### Task statement
Copy every line from the one containing "集英社学芸部 - 学芸・ノンフィクション" through the last line of the records below, both included, and nothing else.

☆ ☆ ☆ ☆ ☆

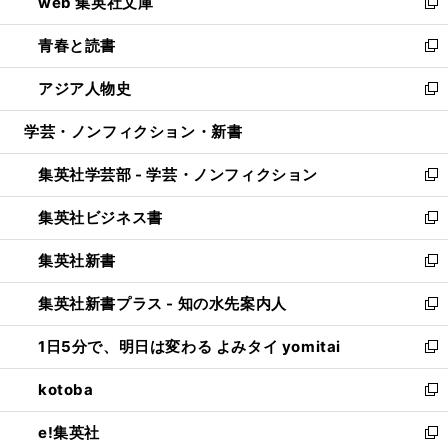
web 集英社文庫
ド
ィ
い
新
ウ
ン
ウ
し
青春と読書
で
ド
ィ
い
新
開
ウ
ン
ウ
し
アジア人物史
く
で
ド
ィ
い
新
開
ウ
ン
ウ
し
学芸・ノンフィクション・新書
く
で
ド
ィ
い
開
ウ
ン
ウ
集英社学芸部 - 学芸・ノンフィクション
く
で
ド
ィ
新
開
ウ
ン
し
集英社ビジネス書
く
で
ド
い
新
開
ウ
ウ
し
集英社新書
く
で
ィ
い
新
開
ン
ウ
し
集英社新書プラス - 知の水先案内人
く
ド
ィ
い
新
ウ
ン
ウ
し
1日5分で、明日は変わる よみタイ yomitai
で
ド
ィ
い
新
開
ウ
ン
ウ
し
kotoba
く
で
ド
ィ
い
新
開
ウ
ン
ウ
し
e!集英社
く
で
ド
ィ
い
新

☆ ☆ ☆ ☆ ☆

### Solution for this exercise
集英社学芸部 - 学芸・ノンフィクション
く
で
ド
ィ
新
開
ウ
ン
し
集英社ビジネス書
く
で
ド
い
新
開
ウ
ウ
し
集英社新書
く
で
ィ
い
新
開
ン
ウ
し
集英社新書プラス - 知の水先案内人
く
ド
ィ
い
新
ウ
ン
ウ
し
1日5分で、明日は変わる よみタイ yomitai
で
ド
ィ
い
新
開
ウ
ン
ウ
し
kotoba
く
で
ド
ィ
い
新
開
ウ
ン
ウ
し
e!集英社
く
で
ド
ィ
い
新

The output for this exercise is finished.